A popular fan theory, now debunked, predicted that the France-like Kalos region would be accessible in Sword and Shield. But since that didn’t end up happening, we’ll just have to hope for a Nintendo Switch remake of X and Y instead. A project like this could serve as a classic-game remake and a Sword and Shield sequel at the same time. And also, since X and Y never got a sequel, the Kalos region is well overdue some attention. 

Big Changes?

And finally, it’s worth considering what the next wave of Pokémon games might do differently to the ones we’ve played before. As much as it’s fun to guess what the next games will be called, perhaps it’s more interesting to ponder what sorts of gameplay experiences they’ll offer. Is there a big change on the horizon, or is this franchise stuck in the past?

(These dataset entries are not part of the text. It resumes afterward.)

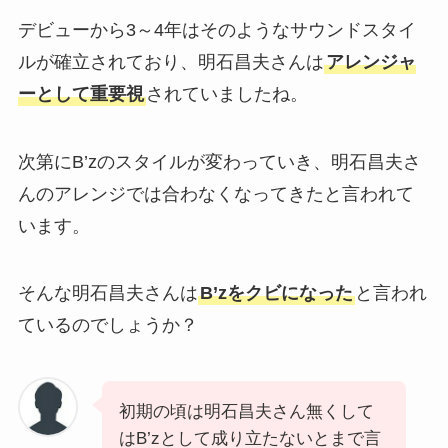
デビューから3～4年はそのようなサウンドスタイ
ルが確立されており、明石昌夫さんは
アレンジャ
ーとして重要視
されていましたね。
次第にB’zのスタイルが変わっていき、明石昌夫さ
んのアレンジでは合わなくなってきたと言われて
います。
そんな明石昌夫さんは
B’zをクビになった
と言われ
ているのでしょうか？
初期の頃は明石昌夫さん無くして
はB’zとして成り立たないとまで言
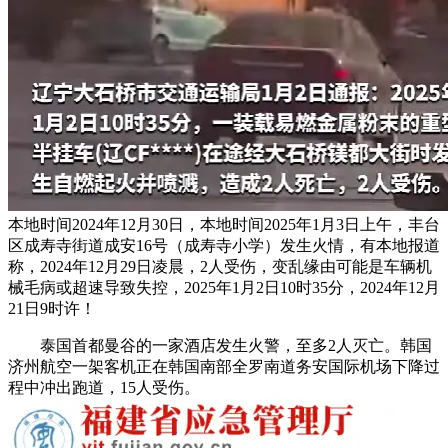
本地时间2024年12月30日，本地时间2025年1月3日上午，丰台
区成寿寺街道成安16号（成寿寺小学）发生火情，有本地报道
称，2024年12月29日凌晨，2人受伤，变乱缘由可能是车辆机
械毛病或超速导致失控，2025年1月2日10时35分，2024年12月
21日9时许！
泰国首都曼谷的一家酒店发生火警，至多2人灭亡。韩国
济州航空一架客机正在韩国南部全罗南道务安国际机场下降过
程中冲出跑道，15人受伤。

Ever since The Legend of Zelda: Breath of the Wild came out and revolutionized what a Zelda game could be, fans have been hoping for a Pokémon game that will give Game Freak’s franchise a similarly massive overhaul. The Let’s Go games took some steps in promising directions (putting wild Pokémon in the over-world) and Sword and Shield do too (allowing players to move the camera in the mini-open-world of the Wild Area), but the turn-based combat remains the same, the towns feel tiny, and the character models are still more cartoonish than anything. Some things have changed, but other facets of the Pokémon experience have stayed the same as they’ve always been.